The Earth Made Fair and All Her People Whole
Sermon: "The Earth Made Fair and All Her People Whole"; Rev. Peter Friedrichs
What is the largest living thing on the planet? Any guesses? Yes, the blue whale is the largest mammal and the largest animal. But it’s not the largest living thing. A great sequoia tree? You’re close, but wrong. The General Sherman giant sequoia, regarded as the world’s largest, is about 275 feet tall, 103 feet around and weighs in at around 4.2 million pounds. But it’s not the largest living thing on Earth. No, that honor goes to “Pando.” Pando is a populus tremuloides, or a quaking aspen. Now, when you look at a quaking aspen, the individual trees aren’t all that impressive. Certainly nothing like the mighty sequoias of California. But in reality, each of those individual trunks are part of a vast network of roots that are all connected, and they all grew from a single seed. Although, above-ground, Pando has more than 47,000 trees, all those trees make up a single living organism. An organism that spans some 107 acres across Fishlake National Forest in Utah and weighs more than 6,600 tons. No one knows exactly how old Pando is; it’s impossible to determine when the first plant grew from its original seed, but some scientists estimate it could be more than 85,000 years old. All those 47,000 tree trunks that appear to be separate and individual plants, are what are called “ramets,” or clones of the original plant to which it’s connected, all one organism.
Now, that’s pretty impressive, I”ll admit. But what might be even more impressive is what scientists are discovering about how separate trees of the same, and even of different species, are linked. Not the way the quaking aspen is linked, as one entity, but connected nevertheless. Some scientists have begun to call it the “Wood-Wide Web.” This web is made up of microscopic fungi in the soil that send out tubes called hyphae. These tubes weave into the tips of plant roots at a cellular level. Roots and fungi combine to form a symbiotic relationship, where they share nutrients in the soil like nitrogen and phosphate. That’s not all that impressive, really. But what is really impressive is that we’re discovering that they don’t just share nutrients. They also share information. Information about diseases and other existential threats, about carbon levels resulting from air pollution, about plants in the network that are thriving and those that are dying. Through these fungal connections, trees and plants are able to “talk” to each other. Scientists stop short of saying that trees actually think or have feelings, but some refer to this fungal network as “the brain” of the forest, the place where the intelligence of the community resides. This network is so complex and so powerful that when one tree is affected, say, by a kind of blight, other trees, sometimes miles away, will begin to produce substances to inoculate themselves against the disease. In a recent magazine article, writer Robert MacFarlane explains that this “Wood Wide Web” calls into question where species begin and end and “whether a forest might be better imagined as a single superorganism, rather than a grouping of independent individualistic ones.”

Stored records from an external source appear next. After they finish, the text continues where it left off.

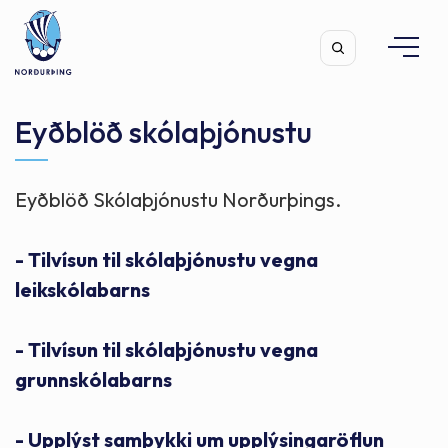
Eyðblöð skólaþjónustu
Eyðblöð Skólaþjónustu Norðurþings.
Leita
- Tilvísun til skólaþjónustu vegna
leikskólabarns
- Tilvísun til skólaþjónustu vegna
grunnskólabarns
- Upplýst samþykki um upplýsingaröflun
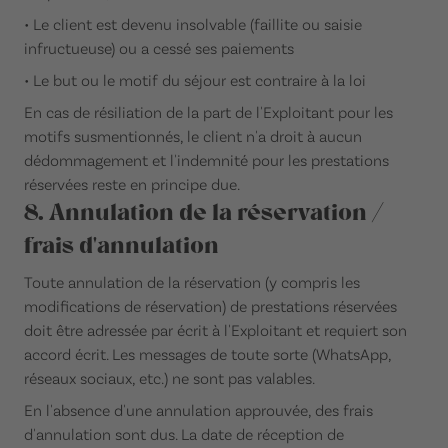
• Le client est devenu insolvable (faillite ou saisie
infructueuse) ou a cessé ses paiements
• Le but ou le motif du séjour est contraire à la loi
En cas de résiliation de la part de l'Exploitant pour les
motifs susmentionnés, le client n'a droit à aucun
dédommagement et l'indemnité pour les prestations
réservées reste en principe due.
8. Annulation de la réservation /
frais d'annulation
Toute annulation de la réservation (y compris les
modifications de réservation) de prestations réservées
doit être adressée par écrit à l'Exploitant et requiert son
accord écrit. Les messages de toute sorte (WhatsApp,
réseaux sociaux, etc.) ne sont pas valables.
En l'absence d'une annulation approuvée, des frais
d'annulation sont dus. La date de réception de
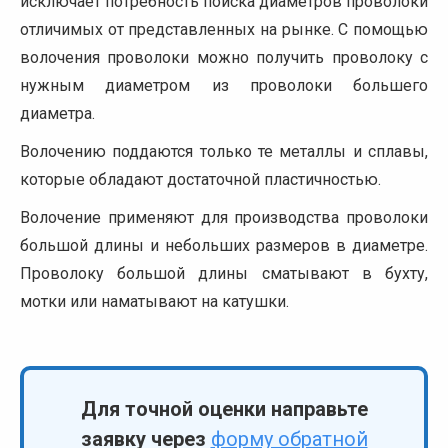
исключает потребность поиска диаметров проволоки
отличимых от представленных на рынке. С помощью
волочения проволоки можно получить проволоку с
нужным диаметром из проволоки большего
диаметра.
Волочению поддаются только те металлы и сплавы,
которые обладают достаточной пластичностью.
Волочение применяют для производства проволоки
большой длины и небольших размеров в диаметре.
Проволоку большой длины сматывают в бухту,
мотки или наматывают на катушки.
Для точной оценки направьте
заявку через
форму обратной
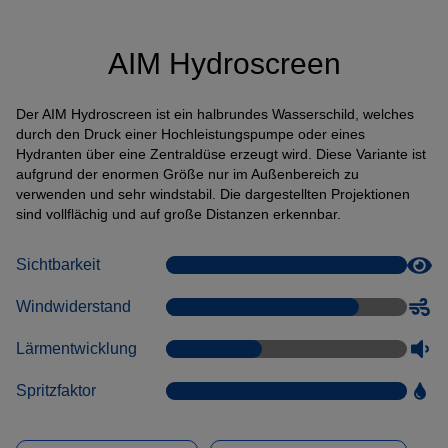
Anbindung eines Drittanbieters zur interaktiven
Kundenkommunikation
AIM Hydroscreen
Name
Tawk
Anbieter
Tawk
Der AIM Hydroscreen ist ein halbrundes Wasserschild, welches
Zweck
k.A.
durch den Druck einer Hochleistungspumpe oder eines
Cookie Name
ss
Hydranten über eine Zentraldüse erzeugt wird. Diese Variante ist
Cookie Laufzeit
undefined
aufgrund der enormen Größe nur im Außenbereich zu
verwenden und sehr windstabil. Die dargestellten Projektionen
sind vollflächig und auf große Distanzen erkennbar.
Name
Tawk
Anbieter
Tawk
Sichtbarkeit
Zweck
k.A.
Cookie Name
__tawkuuid,tawkUUID,TawkConnectionTime
Windwiderstand
Cookie Laufzeit
undefined
Lärmentwicklung
Nutzung von Typekit zur einheitlichen Darstellung von
Schriftarten.
Spritzfaktor
(https://www.adobe.com/privacy/policies/adobe-fonts.html)
Name
Adobe Fonts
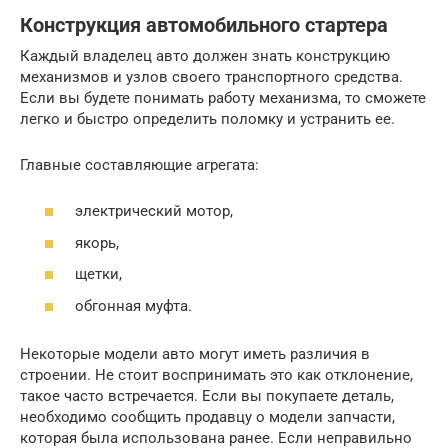
Конструкция автомобильного стартера
Каждый владелец авто должен знать конструкцию
механизмов и узлов своего транспортного средства.
Если вы будете понимать работу механизма, то сможете
легко и быстро определить поломку и устранить ее.
Главные составляющие агрегата:
электрический мотор,
якорь,
щетки,
обгонная муфта.
Некоторые модели авто могут иметь различия в
строении. Не стоит воспринимать это как отклонение,
такое часто встречается. Если вы покупаете деталь,
необходимо сообщить продавцу о модели запчасти,
которая была использована ранее. Если неправильно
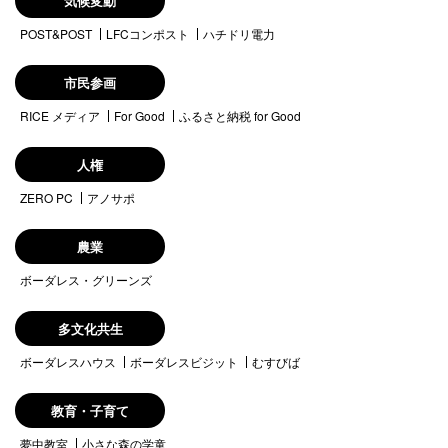
気候変動
POST&POST
LFCコンポスト
ハチドリ電力
市民参画
RICE メディア
For Good
ふるさと納税 for Good
人権
ZERO PC
アノサポ
農業
ボーダレス・グリーンズ
多文化共生
ボーダレスハウス
ボーダレスビジット
むすびば
教育・子育て
夢中教室
小さな森の学童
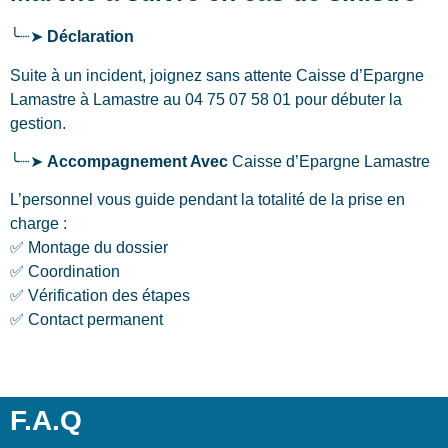
╰┈➤
Déclaration
Suite à un incident, joignez sans attente Caisse d’Epargne
Lamastre
à Lamastre
au 04 75 07 58 01 pour débuter la
gestion.
╰┈➤
Accompagnement Avec
Caisse d’Epargne Lamastre
L’personnel vous guide pendant la totalité de la prise en
charge :
✅ Montage du dossier
✅ Coordination
✅ Vérification des étapes
✅ Contact permanent
F.A.Q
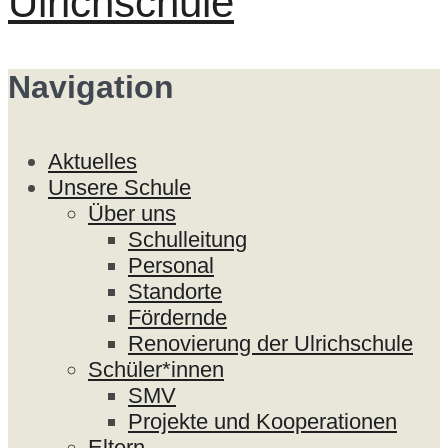
Ulrichschule
Navigation
Aktuelles
Unsere Schule
Über uns
Schulleitung
Personal
Standorte
Fördernde
Renovierung der Ulrichschule
Schüler*innen
SMV
Projekte und Kooperationen
Eltern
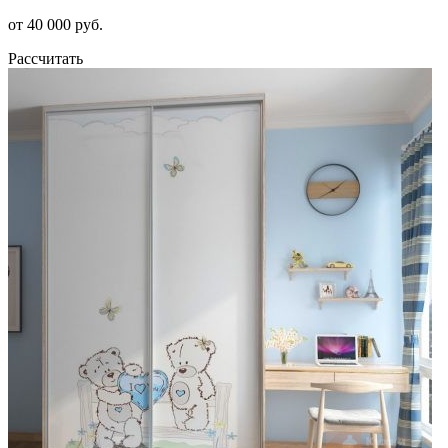
от 40 000 руб.
Рассчитать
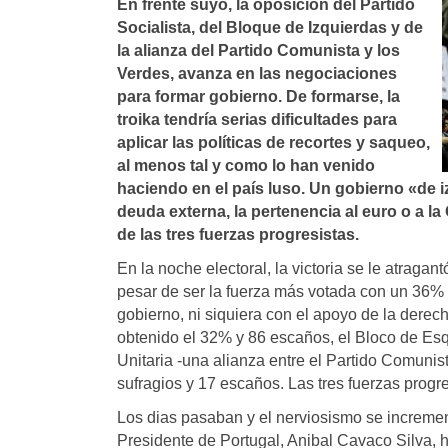
En frente suyo, la oposición del Partido
Socialista, del Bloque de Izquierdas y de
la alianza del Partido Comunista y los
Verdes, avanza en las negociaciones
para formar gobierno. De formarse, la
troika tendrí­a serias dificultades para
aplicar las polí­ticas de recortes y saqueo,
al menos tal y como lo han venido
haciendo en el paí­s luso. Un gobierno «de iz
deuda externa, la pertenencia al euro o a l
de las tres fuerzas progresistas.
En la noche electoral, la victoria se le atrag
pesar de ser la fuerza más votada con un 36% 
gobierno, ni siquiera con el apoyo de la derech
obtenido el 32% y 86 escaños, el Bloco de Es
Unitaria -una alianza entre el Partido Comunis
sufragios y 17 escaños. Las tres fuerzas prog
Los dias pasaban y el nerviosismo se incremen
Presidente de Portugal, Anibal Cavaco Silva, h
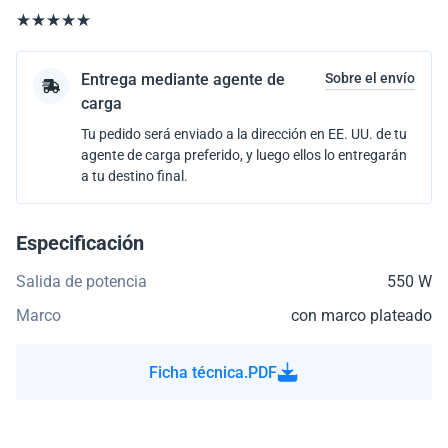
Entrega mediante agente de
Sobre el envío
carga
Tu pedido será enviado a la dirección en EE. UU. de tu
agente de carga preferido, y luego ellos lo entregarán
a tu destino final.
Especificación
Salida de potencia
550 W
Marco
con marco plateado
Ficha técnica.PDF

Bear with me as I offer up just a little more about trees and their relationships with each other. In his book “The Hidden Life of Trees,” author Peter Wohlleben turns the evolutionary principle of “survival of the fittest” on its head. He describes the very real phenomenon of the interdependence of the forest. When a forest is managed with the intention of allowing the strongest, tallest trees to thrive, he tells us, it actually impairs the growth of the remaining trees. He writes: “When trees grow together, nutrients and water can be optimally divided among them all so that each tree can grow into the best tree it can be. If you ‘help’ individual trees by getting rid of their supposed competition, the remaining trees are bereft. They send messages out to their neighbors in vain, because nothing remains but stumps. Every tree now muddles along on its own, giving rise to great differences in productivity. Some individuals photosynthesize like mad until sugar positively bubbles along their trunk. As a result, they are fit and grow better, but they aren't particularly long-lived. This is because a tree can be only as strong as the forest that surrounds it.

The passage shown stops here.